“I checked every vendor,” he hissed. “Every last one, and a lot of the locals who were just milling about. Guess who hadn’t seen her?”

“W-well, they’re not going to tell you, are they?” the man spluttered. “You’re an outsider. They don’t trust outsiders here.”

“A fact you didn’t bother to mention before sending me on that useless chase!”

“What useless chase?” I asked.

“I came here after our lovely meal to talk to the girl but didn’t find her. Head honcho here told me she’d run off in a panic. Only nobody saw her where he said.”

“That’s why you had all that food,” I guessed.

“Merchants talk better if you buy something,” he agreed. “And I hit up every one.”

“Perhaps they missed her?” Honcho volunteered, which was a bad move. Something he realized when the fang was back and scraping his skin this time. But he kept on babbling anyway.

I wasn’t sure he could stop at this point.

“It’s dinner time,” he said, his voice shrill. “Everybody goes to Fountain Court! It’s the cheapest place to eat. The fishermen give their unsold catch to the vendors for a song, and they sell it on to the crowds—”

“Shut up!” Alphonse hissed. “The passage from here to the city comes out right in front of them! And a fleeing, half-drowned redhead is memorable. So, she didn’t go that way—”

“She did! I swear she—”

“—and now the trail is cold, and you’re going to warm it up for me or be the main course at the next meal. With an apple in your mouth.”

Alphonse never raised his voice, but he didn’t have to. The man shot a look at a nearby spit, where some small, goat-sized animal was roasting. It didn’t have an apple, but I thought he got the idea.

“Tell me!” Alphonse said, grabbing the guy’s neck and causing his protestations to descend into incomprehensible gurgling.

I glanced around. People were still steadily working, most not even glancing this way. That could have been the heat, sapping the life out of them because the designer of this place must have been a sadist. Yet you’d think their boss possibly being dinner would raise at least an eyebrow.

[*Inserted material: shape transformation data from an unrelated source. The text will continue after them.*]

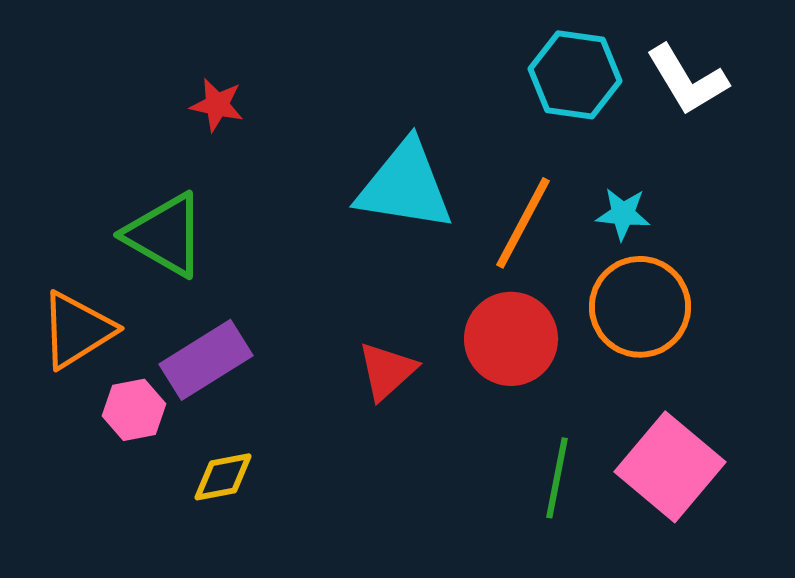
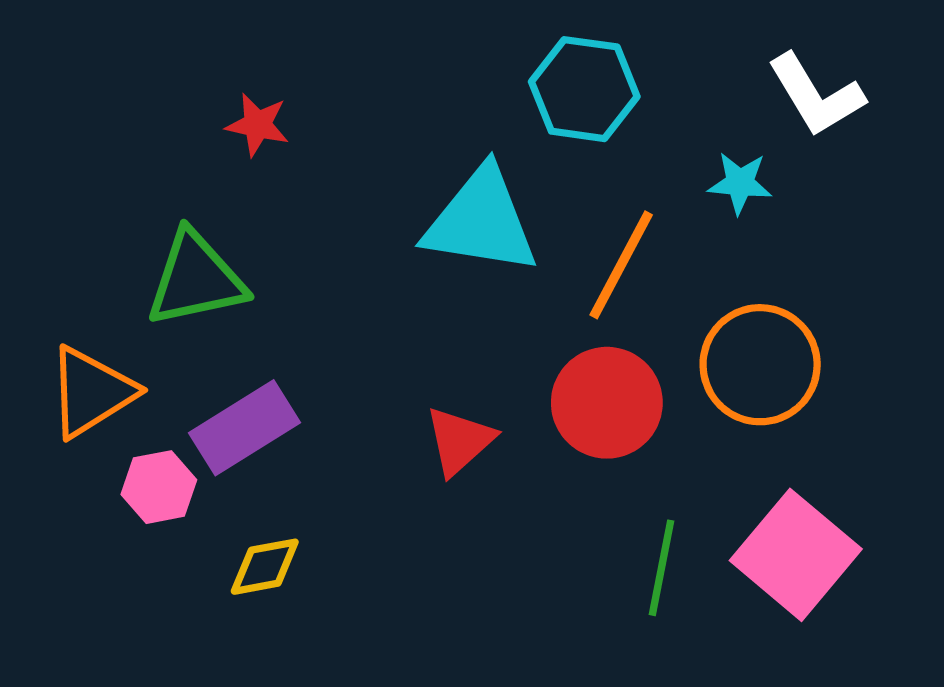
cyan hexagon: (575, 75) -> (584, 89), moved
cyan star: (623, 214) -> (740, 183), moved
green triangle: (165, 235) -> (196, 279), turned -42

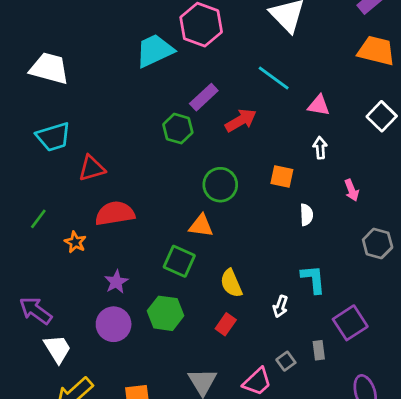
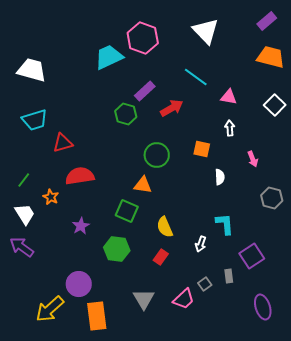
purple circle: (114, 324) -> (79, 284), moved
white trapezoid: (57, 349) -> (25, 214), moved

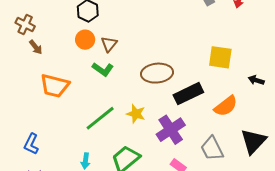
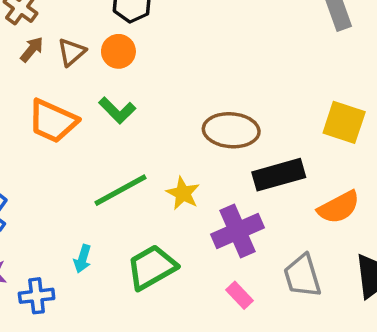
brown triangle: (109, 44) -> (72, 52), moved
brown arrow: (36, 47) -> (32, 49), turned -112
green L-shape: (103, 69) -> (117, 110), moved

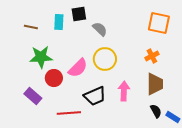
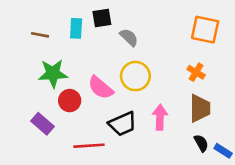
orange cross: (152, 56) -> (196, 72), turned -32
pink semicircle: (78, 68) -> (101, 88), turned 85

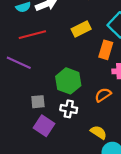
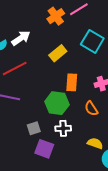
orange rectangle: (106, 50) -> (72, 82), moved
orange semicircle: (103, 95) -> (91, 109), turned -77

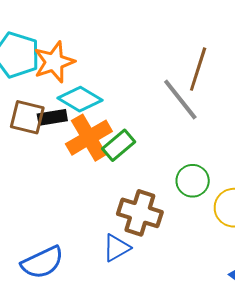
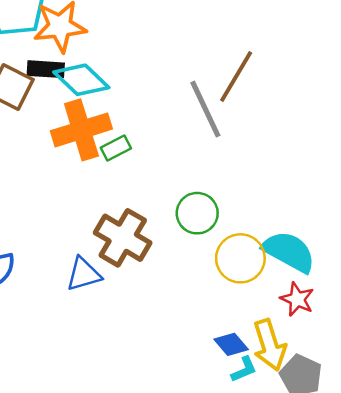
black rectangle: (52, 117) -> (46, 69), moved
green rectangle: (119, 145) -> (116, 148), size x0.7

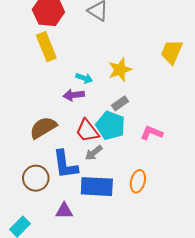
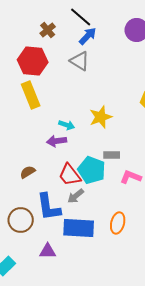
gray rectangle: (120, 103) -> (112, 155), moved, turned 35
brown semicircle: (43, 128) -> (28, 172), size x0.6

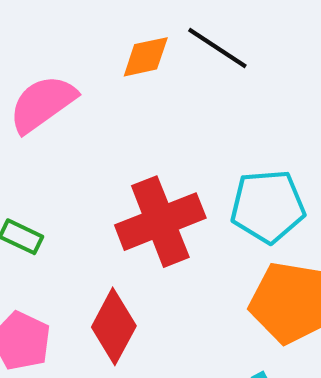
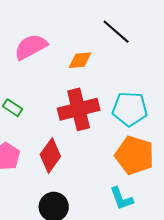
orange diamond: (146, 57) -> (80, 60), moved

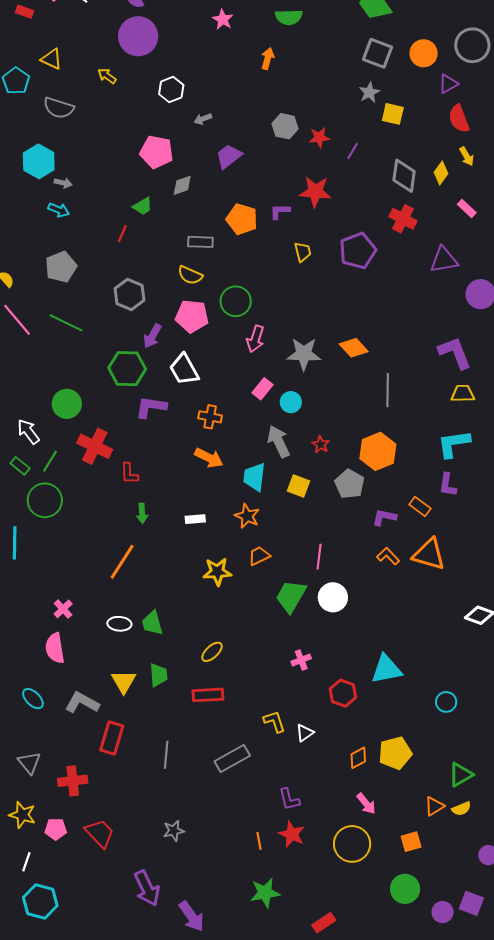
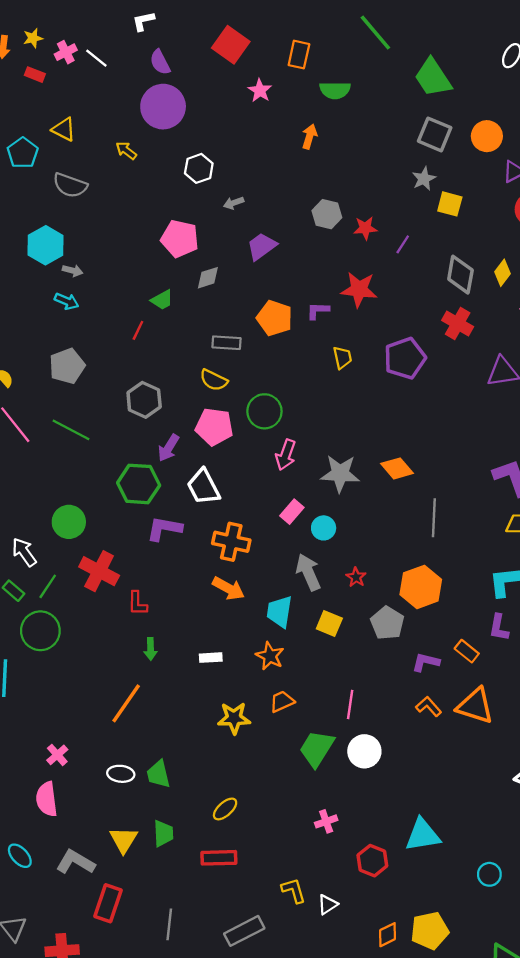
orange cross: (210, 417) -> (231, 542), size x1.4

But no. How often did this sort of thing happen, I wondered. ‘Cause it was looking like the answer might be daily, to the point that nobody bothered to take notice unless their workstation was close enough to risk getting sprayed by blood.

One of the workers was a young woman making meat pies at a nearby table. Pritkin had said that the Alorestri had the best food in Faerie because they pulled from both sea and land and had elements from two worlds’ cuisines in their own. I’d been looking forward to trying some local dishes but was now more interested in the person preparing them.

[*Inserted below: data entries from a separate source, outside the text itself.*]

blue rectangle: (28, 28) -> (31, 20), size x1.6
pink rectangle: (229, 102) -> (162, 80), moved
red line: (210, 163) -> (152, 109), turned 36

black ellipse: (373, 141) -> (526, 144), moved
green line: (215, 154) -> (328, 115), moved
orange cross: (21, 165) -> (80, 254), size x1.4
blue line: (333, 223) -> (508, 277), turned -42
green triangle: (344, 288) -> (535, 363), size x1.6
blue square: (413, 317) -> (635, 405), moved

Everybody else was red-faced and sweating, but she looked cool as a cucumber, with her clear skin not so much as flushed. She also bore a slight resemblance to the waitress, although she was way better looking, and the other girl hadn’t been ugly. I wondered if they were related and wandered over.

And she noticed, although she quickly looked down at the filling she was spooning into the pastry. It looked good, and a platter of finished pies being loaded onto a tray for baking looked even better. My stomach, still neglected and complaining about it, grumbled fiercely, and the girl glanced up in surprise.

I grinned at her. “Missed dinner,” I said, and she looked startled before abruptly hitting the floor.

It happened so fast that, at first, I thought she’d slipped. But a check under the table showed her body in something that wasn’t a curtsey or even a bow. It was full-on prostration, and the floor was in no condition for it, being full of muddy footprints, pieces of squashed vegetable, and raw sausage.

Without thinking, I grabbed her hand to pull her back up, and she immediately started screaming.

I let her go and stepped back, but the screaming didn’t stop. It wasn’t crying or even sobbing; it was full-on, high-pitched panic, like a lamb being led toward a stump covered in blood and with a bunch of other lamb’s heads scattered around it. And I had no idea what to do with that.

“Um,” I said brilliantly as Alphonse looked over at me.

“What the hell?”

“That’s what I’d like to know.”

“Maybe we should switch spots,” he said. “You take bitch boy here and I’ll intimidate the girl.”

“I wasn’t trying to intimidate her! I just wanted to get her off the floor.”

And before I’d even finished my sentence, she scrambled up, still screaming.